Many students might be unaware that November 17th is a day set aside specifically for them: International Students’ Day. It’s not a day we get off school or a day to set off fireworks, but it’s a day to remember the bravery of a group of students who stood up for their rights and their beliefs, no matter what the cost.
In 1939, Nazis stormed the University of Prague after demonstrations were held against the occupation of Czechoslovakia and the killing of Jan Opletal, a student at the university. The Nazis executed nine student leaders, sent over 1200 students to concentration camps, and closed all Czech colleges and universities.
Two years later, the International Students’ Council in London marked the anniversary of these events, starting a tradition that the succeeding student group, the International Union of Students, would continue. They continue to work today to make International Students’ Day a UN Official Day of Observance.

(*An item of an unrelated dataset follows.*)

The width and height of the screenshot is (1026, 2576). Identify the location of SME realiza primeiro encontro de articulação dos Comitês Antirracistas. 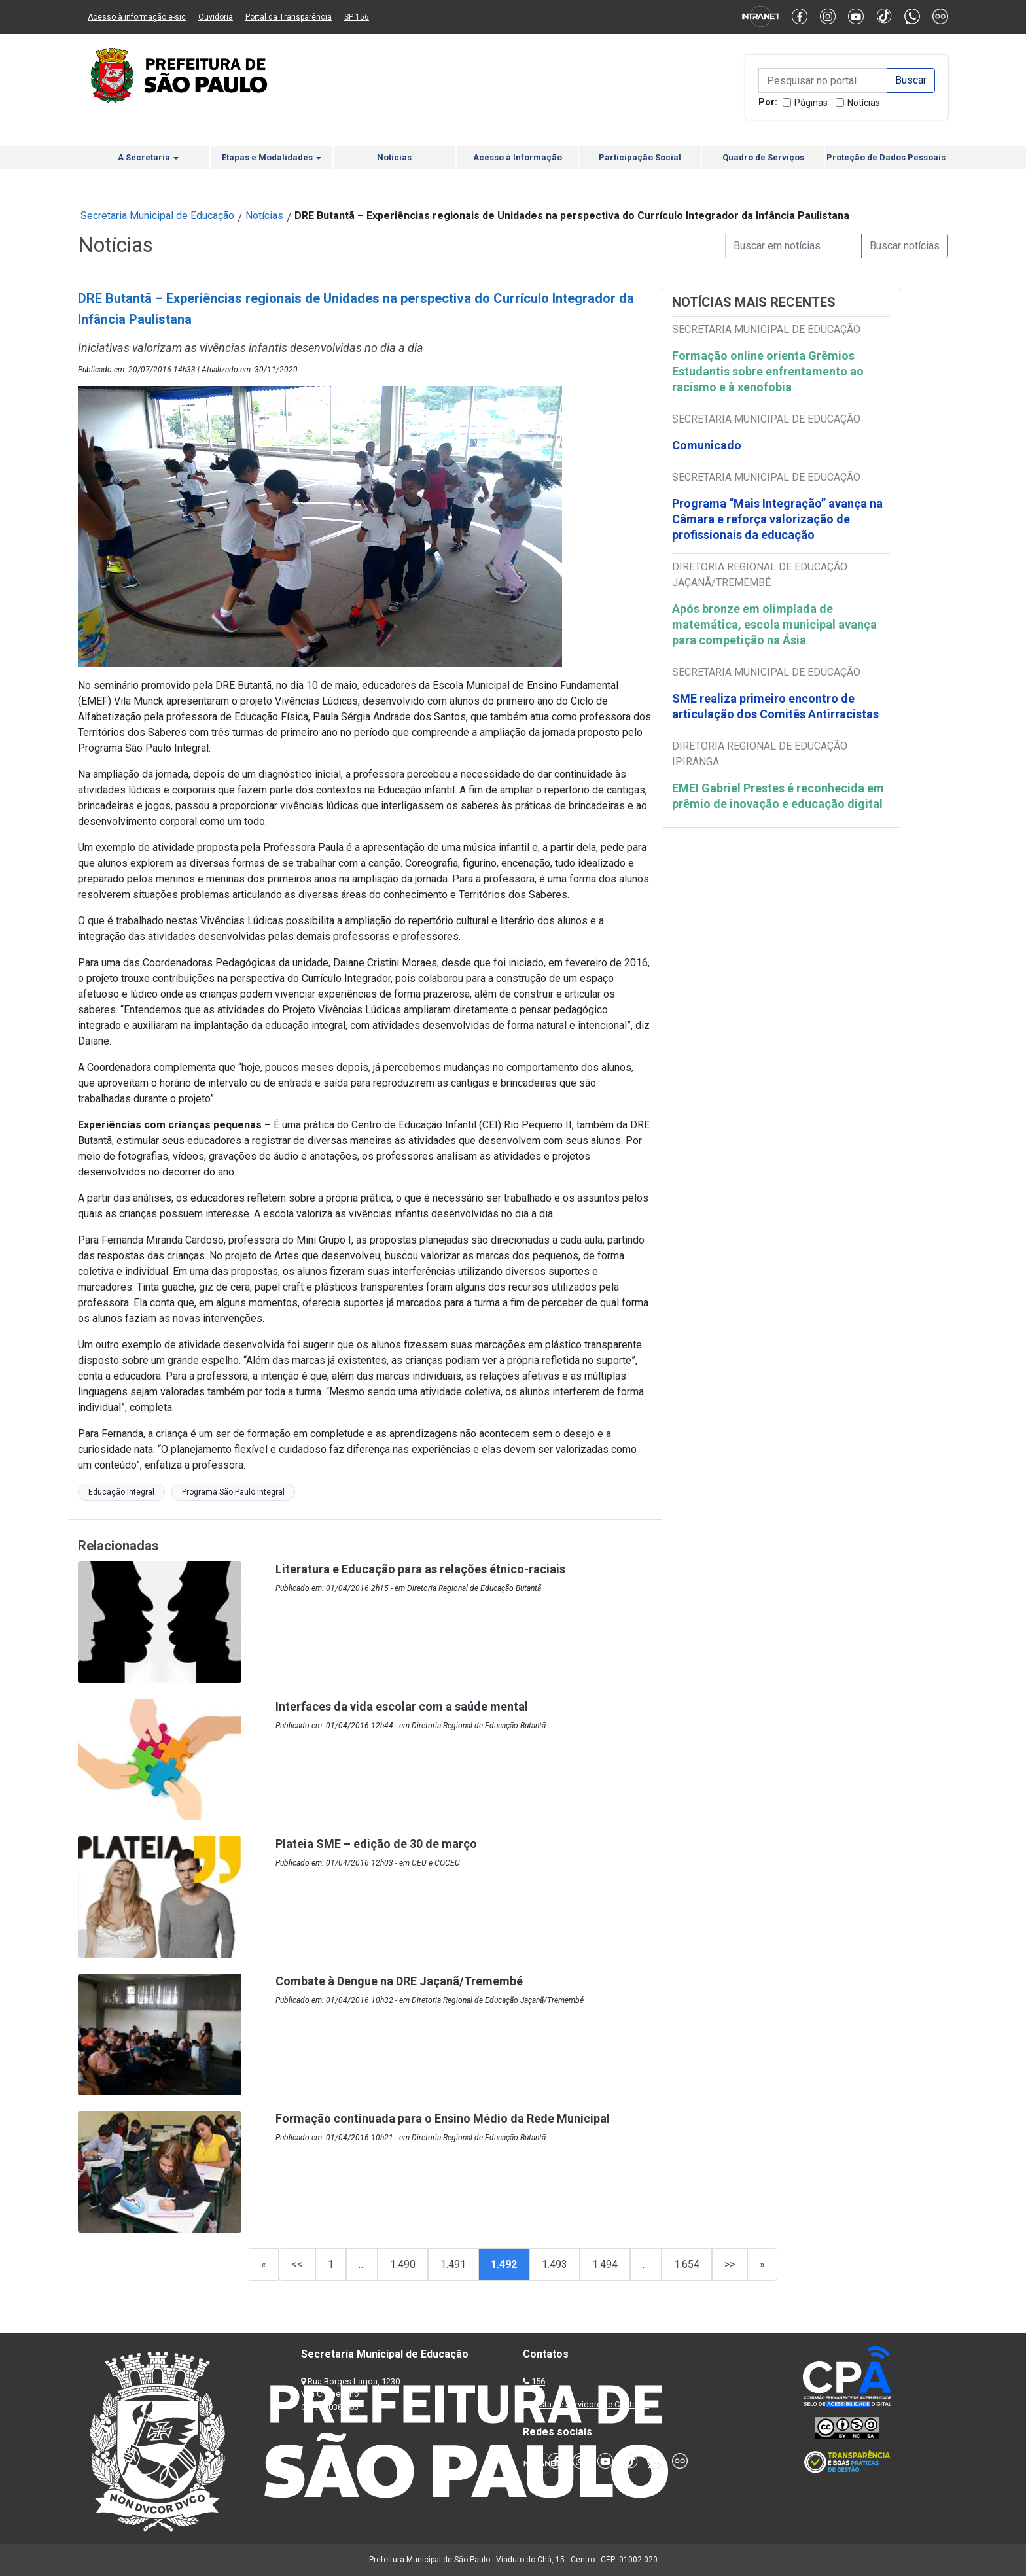
(775, 706).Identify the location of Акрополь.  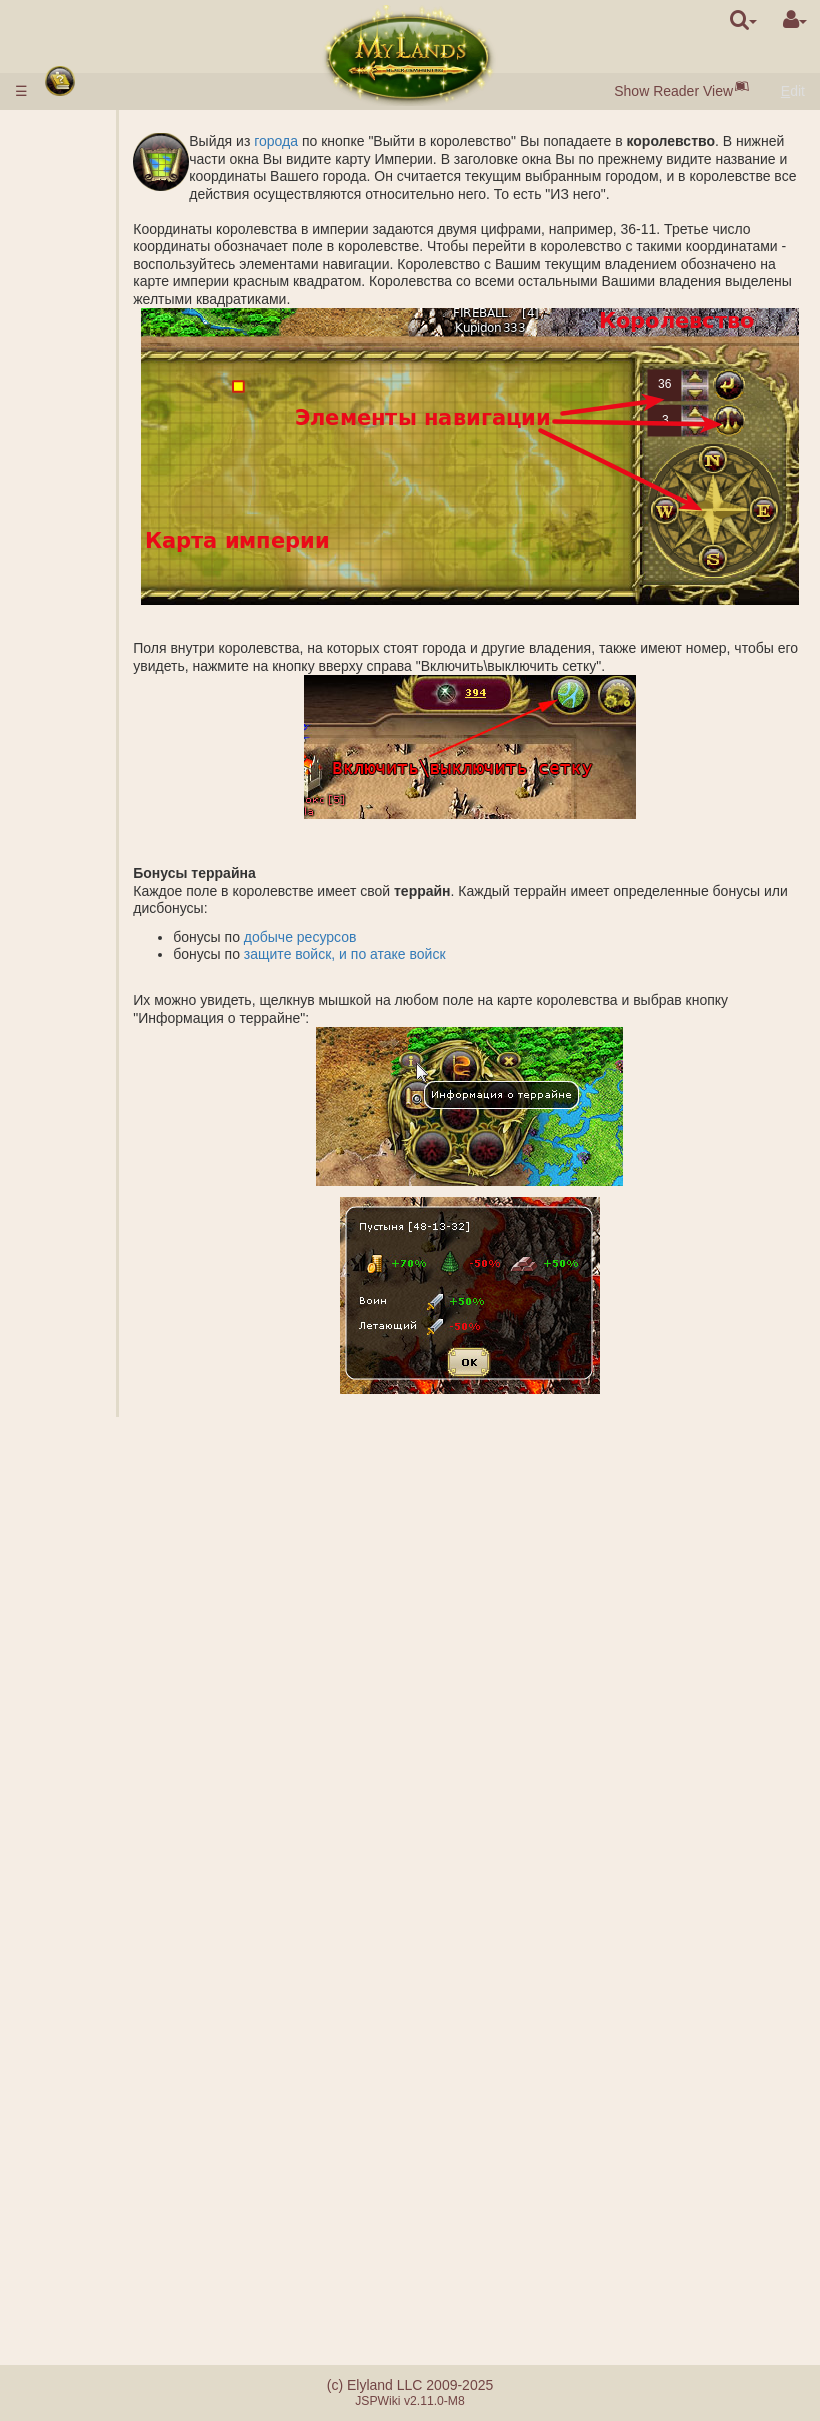
(126, 824).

Even without the UN’s backing, student groups around the world have continued to celebrate the bravery of their Czech predecessors by holding demonstrations and events to help everyone remember. These events have not always ended peacefully, with uprisings and revolutions sometimes becoming violent. The driving force behind them, however, is in an effort on the part of the students to make their voices heard.

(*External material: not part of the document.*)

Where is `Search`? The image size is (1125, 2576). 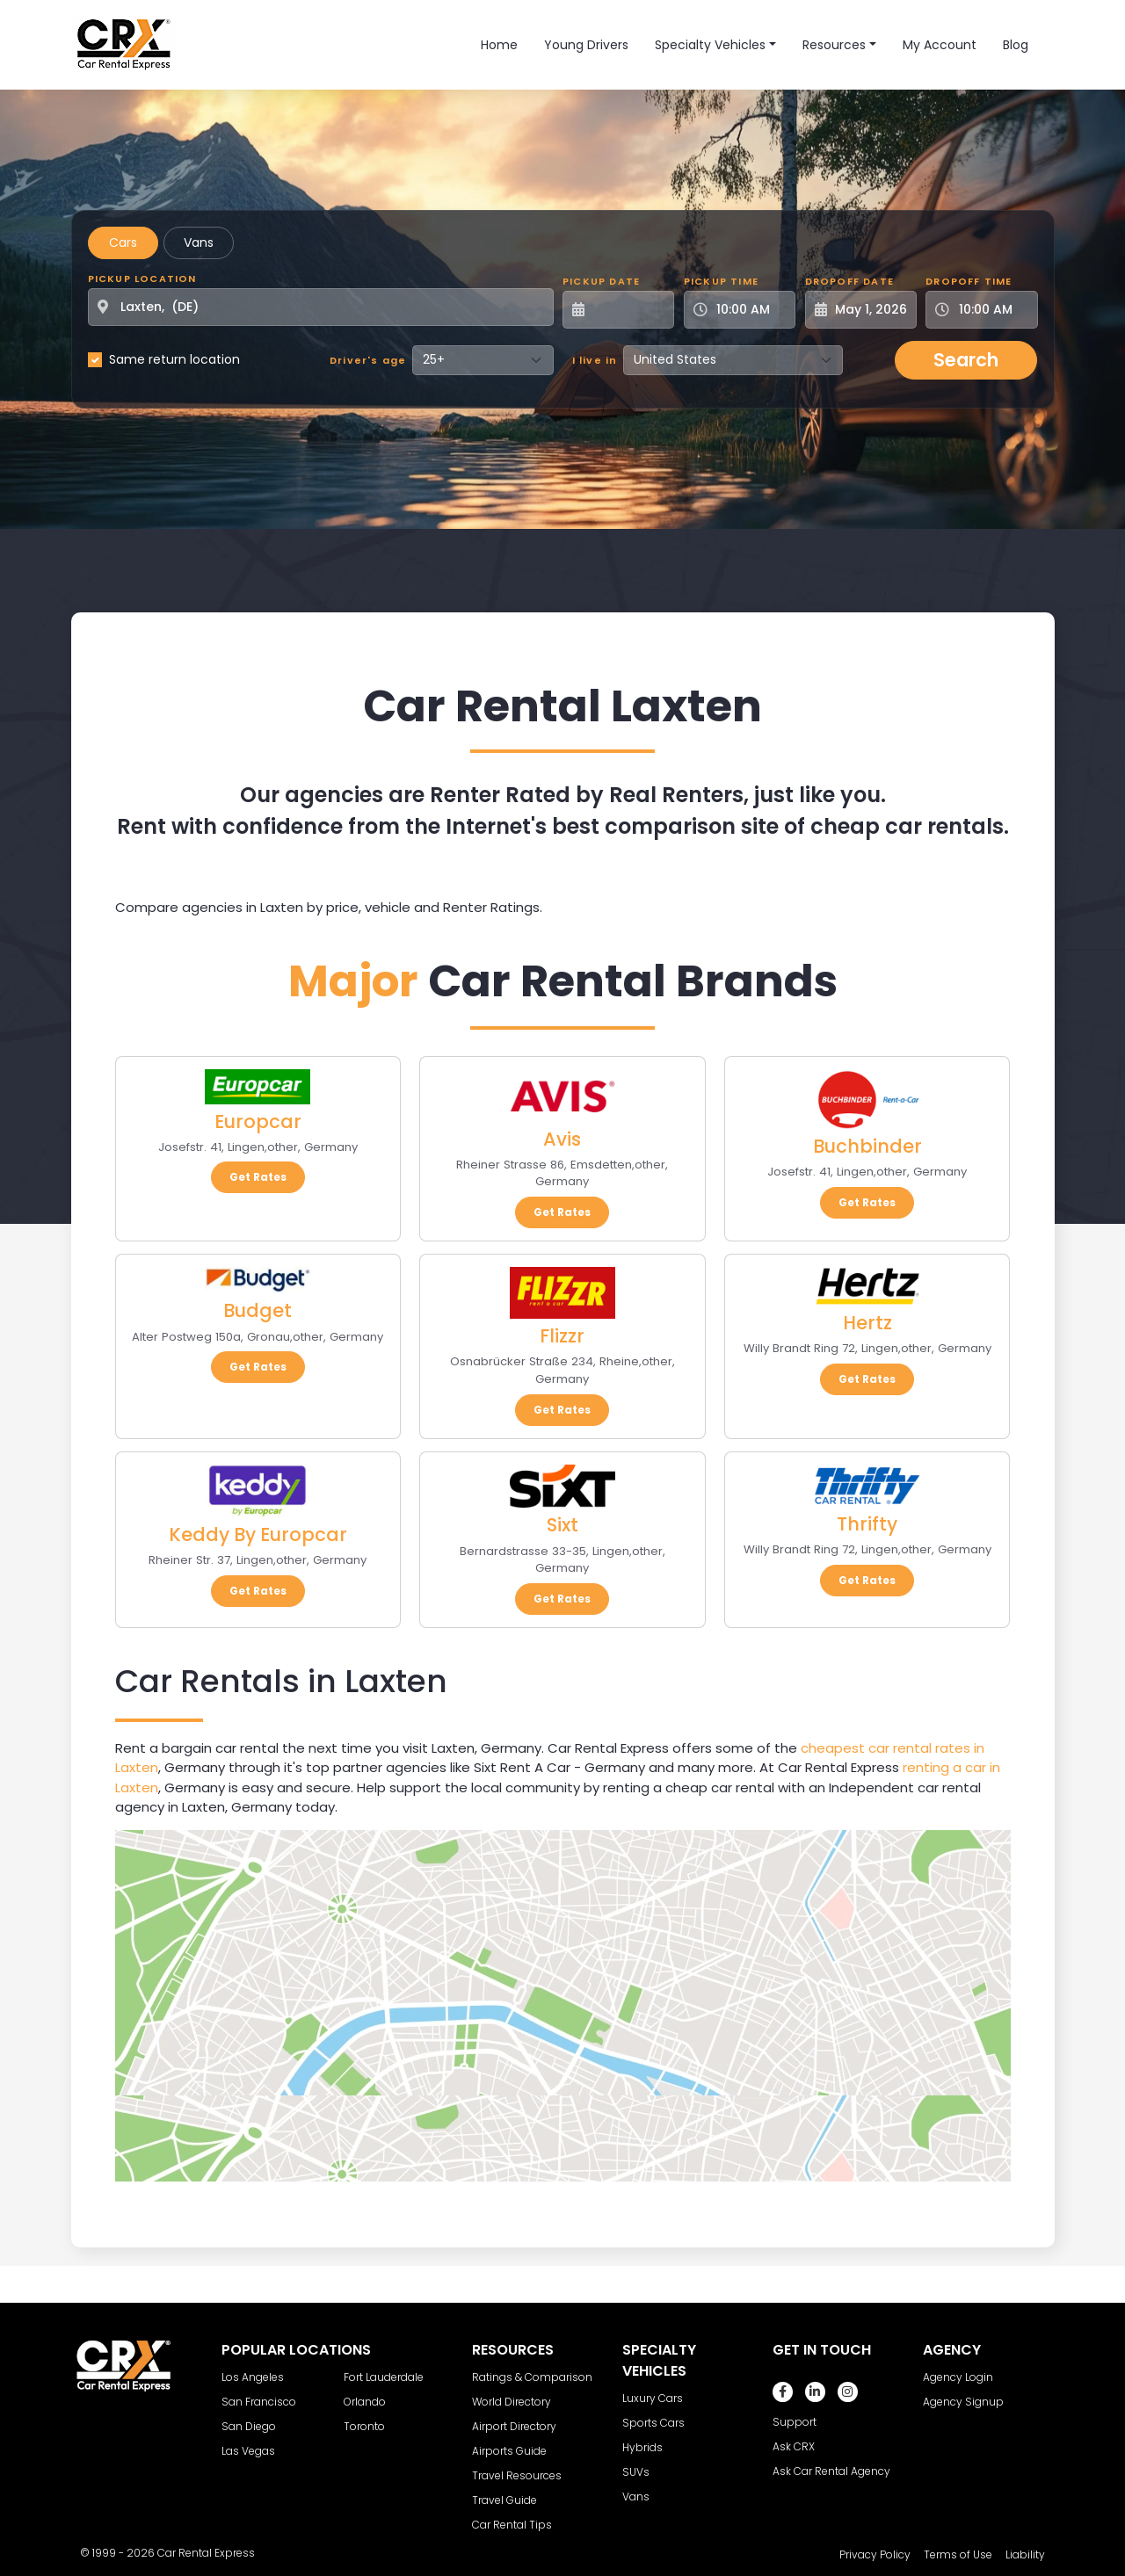
Search is located at coordinates (965, 360).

This is something that students everywhere can be a part of on International Students’ Day (or really, any other day). Throughout the ages, students have had the ability to make a great impact on the world around them in a variety of ways. Peaceful protests and sit-ins have alerted administration to the needs and feelings of the student body; letter-writing campaigns have helped make changes that have benefited students and professors alike; outside causes have been aided greatly through the help and enthusiasm of students around the world.

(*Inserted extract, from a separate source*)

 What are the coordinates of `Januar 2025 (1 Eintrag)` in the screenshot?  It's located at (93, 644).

There are many ways for students to become involved. On campus you can join clubs and organizations to help ensure your voice and the voices of your classmates are heard and to help improve campus life. Off campus, you can join students from other schools to alert government officials to the concerns of college students. You can also help in other ways, by volunteering for any number of organizations, and giving service through coordinating food drives, blood drives, and fundraisers to benefit those who are in need.
Students are busy, overworked, and sometimes overwhelmed. But they are also part of a worldwide community that can come together to give rise to changes no other group could make. So on November 17th, think about what it means to have the freedom to receive an education and of the community of which you’re a part, and take advantage of all of the good you can do as a student.